Hippo 🦛

pip install hippo-llm | 中文文档 | Examples

Search your documents locally. BM25 works in 30 seconds, upgrade to hybrid when you need it.

No ChromaDB. No cloud API. No jieba. One pip install.

30-second search

from hippo.embedding import VectorStore

# sparse mode: BM25 only, zero extra dependencies
store = VectorStore("docs.db")  # default mode="sparse"

store.add_batch([
    {"text": "Pipeline parallelism splits layers across devices"},
    {"text": "BM25 handles exact keyword matches"},
    {"text": "Speculative decoding improves latency by 2-3x"},
])

results = store.search("how to run big models on small GPUs", top_k=5)
for doc in results:
    print(f"[{doc.score:.3f}] {doc.text}")

No external vector DB. No embedding model download. SQLite for persistence. Works offline immediately.

→ Need semantic search? pip install hippo-llm[embedding] and switch to mode="hybrid" — same API, adds dense vectors + RRF fusion. See hybrid example ↓

Chinese-optimized: Built-in tokenizer with stop words. No jieba dependency.

store.add_batch([
    {"text": "管道并行将模型层拆分到多台设备上"},
    {"text": "混合搜索结合了关键词匹配和语义相似度"},
])
results = store.search("怎么在低端显卡上跑大模型", top_k=3)

Hybrid mode: BM25 + dense embedding with RRF fusion

pip install hippo-llm[embedding]

from hippo.embedding import EmbeddingEngine, VectorStore

engine = EmbeddingEngine(model="nomic-embed-text")  # local, no API key
store = VectorStore("docs.db", mode="hybrid", embedding_engine=engine)

store.add_batch([
    {"text": "Pipeline parallelism splits layers across devices"},
    {"text": "BM25 handles exact keyword matches"},
], engine=engine)

# RRF fusion: BM25 exact match + semantic similarity
results = store.search("how to run big models on small GPUs", engine=engine, top_k=5)
for doc in results:
    print(f"[{doc.score:.3f}] {doc.text}")

Full RAG example with local LLM (hybrid mode)

from hippo.embedding import EmbeddingEngine, VectorStore
import openai

# 1. Index documents (one-time)
engine = EmbeddingEngine(model="nomic-embed-text")
store = VectorStore("knowledge.db", mode="hybrid", embedding_engine=engine)

documents = [
    "Hippo splits model layers across multiple devices using TCP.",
    "Each device only loads its shard of layers, reducing memory per device.",
    "The loop detector catches semantic repetition using Jaccard similarity.",
    "BM25 hybrid search combines keyword matching with semantic similarity.",
]
store.add_batch([{"text": d} for d in documents], engine=engine)

# 2. RAG query
query = "how does hippo handle memory?"
results = store.search(query, engine=engine, top_k=2)
context = "\n".join(doc.text for doc in results)

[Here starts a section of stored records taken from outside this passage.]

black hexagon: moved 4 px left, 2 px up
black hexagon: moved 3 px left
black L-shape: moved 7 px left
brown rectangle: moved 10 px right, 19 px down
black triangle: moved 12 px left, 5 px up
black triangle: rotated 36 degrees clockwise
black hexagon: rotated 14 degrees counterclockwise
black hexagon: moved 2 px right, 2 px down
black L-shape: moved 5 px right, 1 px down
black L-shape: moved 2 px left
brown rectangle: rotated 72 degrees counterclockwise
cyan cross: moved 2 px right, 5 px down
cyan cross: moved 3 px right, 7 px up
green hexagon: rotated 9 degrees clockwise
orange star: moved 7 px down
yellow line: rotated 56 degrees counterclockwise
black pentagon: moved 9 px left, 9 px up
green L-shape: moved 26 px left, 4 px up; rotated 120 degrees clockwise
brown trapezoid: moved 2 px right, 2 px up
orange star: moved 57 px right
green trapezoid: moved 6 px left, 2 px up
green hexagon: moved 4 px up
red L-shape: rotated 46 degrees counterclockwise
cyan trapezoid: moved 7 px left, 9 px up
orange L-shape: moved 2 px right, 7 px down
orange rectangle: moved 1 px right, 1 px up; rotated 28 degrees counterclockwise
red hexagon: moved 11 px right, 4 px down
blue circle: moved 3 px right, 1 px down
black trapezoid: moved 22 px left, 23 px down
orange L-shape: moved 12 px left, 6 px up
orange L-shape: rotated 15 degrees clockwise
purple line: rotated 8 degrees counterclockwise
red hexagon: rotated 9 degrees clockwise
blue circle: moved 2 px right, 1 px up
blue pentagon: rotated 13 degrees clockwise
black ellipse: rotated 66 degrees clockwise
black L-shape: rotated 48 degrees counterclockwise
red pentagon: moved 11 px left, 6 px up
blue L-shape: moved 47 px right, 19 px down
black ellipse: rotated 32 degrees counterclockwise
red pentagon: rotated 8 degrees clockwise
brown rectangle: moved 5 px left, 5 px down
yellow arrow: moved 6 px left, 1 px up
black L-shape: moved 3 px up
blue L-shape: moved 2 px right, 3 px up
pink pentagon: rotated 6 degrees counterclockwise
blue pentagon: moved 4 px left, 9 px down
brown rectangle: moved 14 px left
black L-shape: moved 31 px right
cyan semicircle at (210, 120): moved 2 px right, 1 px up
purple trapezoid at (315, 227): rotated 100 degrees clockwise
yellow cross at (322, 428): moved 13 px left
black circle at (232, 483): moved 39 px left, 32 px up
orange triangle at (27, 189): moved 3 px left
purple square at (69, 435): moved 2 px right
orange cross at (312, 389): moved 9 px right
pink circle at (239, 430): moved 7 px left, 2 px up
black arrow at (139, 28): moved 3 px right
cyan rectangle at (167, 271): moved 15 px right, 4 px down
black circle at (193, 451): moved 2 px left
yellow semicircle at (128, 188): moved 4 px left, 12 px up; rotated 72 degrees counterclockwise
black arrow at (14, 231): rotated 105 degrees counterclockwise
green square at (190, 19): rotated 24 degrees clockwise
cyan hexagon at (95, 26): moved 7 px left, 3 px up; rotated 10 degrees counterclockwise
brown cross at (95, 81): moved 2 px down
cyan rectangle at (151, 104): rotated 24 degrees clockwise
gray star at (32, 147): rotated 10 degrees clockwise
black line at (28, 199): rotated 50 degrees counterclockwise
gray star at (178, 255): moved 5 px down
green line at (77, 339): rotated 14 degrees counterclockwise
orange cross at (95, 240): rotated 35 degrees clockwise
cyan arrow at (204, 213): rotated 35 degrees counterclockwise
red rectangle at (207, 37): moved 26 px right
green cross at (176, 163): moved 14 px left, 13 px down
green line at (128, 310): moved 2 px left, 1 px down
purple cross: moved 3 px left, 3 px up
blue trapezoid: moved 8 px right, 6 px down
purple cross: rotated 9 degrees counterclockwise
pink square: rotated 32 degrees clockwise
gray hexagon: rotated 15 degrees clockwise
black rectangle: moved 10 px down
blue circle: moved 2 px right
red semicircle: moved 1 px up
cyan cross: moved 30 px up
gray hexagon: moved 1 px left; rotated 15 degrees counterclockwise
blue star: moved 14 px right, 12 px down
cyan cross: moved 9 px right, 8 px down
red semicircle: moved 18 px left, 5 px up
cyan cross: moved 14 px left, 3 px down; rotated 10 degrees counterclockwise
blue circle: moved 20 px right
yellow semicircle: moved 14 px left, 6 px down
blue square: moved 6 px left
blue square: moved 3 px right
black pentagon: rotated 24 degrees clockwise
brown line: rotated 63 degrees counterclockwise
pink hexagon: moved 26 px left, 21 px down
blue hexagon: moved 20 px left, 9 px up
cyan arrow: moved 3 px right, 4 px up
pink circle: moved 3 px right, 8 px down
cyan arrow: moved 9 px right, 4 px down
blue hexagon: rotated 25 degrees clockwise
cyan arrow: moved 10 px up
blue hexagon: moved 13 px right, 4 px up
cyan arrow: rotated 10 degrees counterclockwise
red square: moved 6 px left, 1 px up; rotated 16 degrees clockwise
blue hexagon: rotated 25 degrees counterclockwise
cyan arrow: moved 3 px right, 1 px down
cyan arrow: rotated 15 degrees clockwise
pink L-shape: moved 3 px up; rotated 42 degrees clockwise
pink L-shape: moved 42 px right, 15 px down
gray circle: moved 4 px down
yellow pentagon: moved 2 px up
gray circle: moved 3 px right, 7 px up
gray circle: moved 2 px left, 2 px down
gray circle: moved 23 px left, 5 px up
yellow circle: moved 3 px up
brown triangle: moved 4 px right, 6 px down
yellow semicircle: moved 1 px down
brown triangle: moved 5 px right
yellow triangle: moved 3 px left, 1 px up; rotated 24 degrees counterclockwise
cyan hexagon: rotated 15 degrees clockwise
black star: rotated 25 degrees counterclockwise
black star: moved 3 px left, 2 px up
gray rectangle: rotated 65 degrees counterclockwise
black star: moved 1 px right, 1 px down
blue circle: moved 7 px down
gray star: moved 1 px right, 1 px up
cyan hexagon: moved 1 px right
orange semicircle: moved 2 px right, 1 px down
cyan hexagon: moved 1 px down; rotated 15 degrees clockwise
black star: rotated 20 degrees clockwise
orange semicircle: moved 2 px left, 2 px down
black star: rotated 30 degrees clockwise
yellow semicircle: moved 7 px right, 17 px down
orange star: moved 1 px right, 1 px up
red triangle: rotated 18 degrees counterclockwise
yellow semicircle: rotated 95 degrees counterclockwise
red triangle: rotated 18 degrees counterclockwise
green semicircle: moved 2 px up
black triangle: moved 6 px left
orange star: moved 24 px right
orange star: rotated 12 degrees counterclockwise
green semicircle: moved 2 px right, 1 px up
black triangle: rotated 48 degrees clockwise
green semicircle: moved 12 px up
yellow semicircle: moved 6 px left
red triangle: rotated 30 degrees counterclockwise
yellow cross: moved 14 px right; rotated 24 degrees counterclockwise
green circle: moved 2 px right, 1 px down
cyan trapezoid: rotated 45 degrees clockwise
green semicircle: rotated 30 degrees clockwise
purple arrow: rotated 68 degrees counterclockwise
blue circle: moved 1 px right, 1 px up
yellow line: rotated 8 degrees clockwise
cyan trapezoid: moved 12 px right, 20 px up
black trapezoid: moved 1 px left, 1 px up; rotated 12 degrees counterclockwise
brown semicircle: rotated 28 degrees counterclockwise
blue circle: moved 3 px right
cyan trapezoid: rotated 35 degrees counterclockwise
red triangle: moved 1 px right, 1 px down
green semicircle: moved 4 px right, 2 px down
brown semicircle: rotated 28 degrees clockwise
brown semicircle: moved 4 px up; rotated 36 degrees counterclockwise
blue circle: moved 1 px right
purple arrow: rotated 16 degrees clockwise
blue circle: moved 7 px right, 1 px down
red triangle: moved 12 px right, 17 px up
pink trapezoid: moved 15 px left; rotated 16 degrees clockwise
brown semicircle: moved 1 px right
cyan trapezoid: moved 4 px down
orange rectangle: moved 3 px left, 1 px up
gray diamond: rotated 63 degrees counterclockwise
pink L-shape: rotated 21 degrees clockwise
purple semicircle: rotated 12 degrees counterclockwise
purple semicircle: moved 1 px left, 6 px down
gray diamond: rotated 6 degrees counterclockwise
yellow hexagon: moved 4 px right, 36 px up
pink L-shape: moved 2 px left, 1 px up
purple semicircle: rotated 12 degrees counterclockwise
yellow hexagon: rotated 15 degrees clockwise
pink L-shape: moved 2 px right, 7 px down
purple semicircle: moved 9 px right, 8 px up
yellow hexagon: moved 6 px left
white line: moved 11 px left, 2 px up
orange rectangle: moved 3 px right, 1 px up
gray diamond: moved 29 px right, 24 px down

# 3. Generate answer with local LLM
client = openai.OpenAI(base_url="http://localhost:8000/v1", api_key="none")
response = client.chat.completions.create(
    model="qwen3-30b-a3b-q3",
    messages=[
        {"role": "system", "content": f"Answer based on this context:\n{context}"},
        {"role": "user", "content": query}
    ]
)
print(response.choices[0].message.content)

Why Hippo for embedding?

Every RAG pipeline, semantic router, and agent memory layer needs embeddings. Most people call cloud APIs (OpenAI, Cohere) and pay per token. Hippo runs everything locally.

Problem	Hippo's answer
Cloud embedding APIs: latency + cost + privacy	Local embedding, zero network calls
Installing ChromaDB + connector + embedding model separately	`VectorStore(mode="hybrid")` — one class, SQLite-backed
Chinese search needs jieba + extra config	Built-in tokenizer, zero config
BM25 vs dense — which to pick?	RRF fusion combines both, no choosing needed
>10K documents?	ANN index, sub-ms queries
Pipeline parallelism for big models	Split any GGUF across machines (Mac + PC mixed)

Real numbers from production use:

Metric	Value
BM25 query latency	<1ms
Dense search (bge-small-zh, 512d)	5ms
Hybrid RRF fusion	<1ms overhead
ANN index build (10K docs)	~2s
OOD accuracy (110 queries)	85.5% top-1 (bge-small-zh), 92.7% (bge-m3)
Keyword + embedding fusion	91.8% top-1 (互补, TOOLS #94)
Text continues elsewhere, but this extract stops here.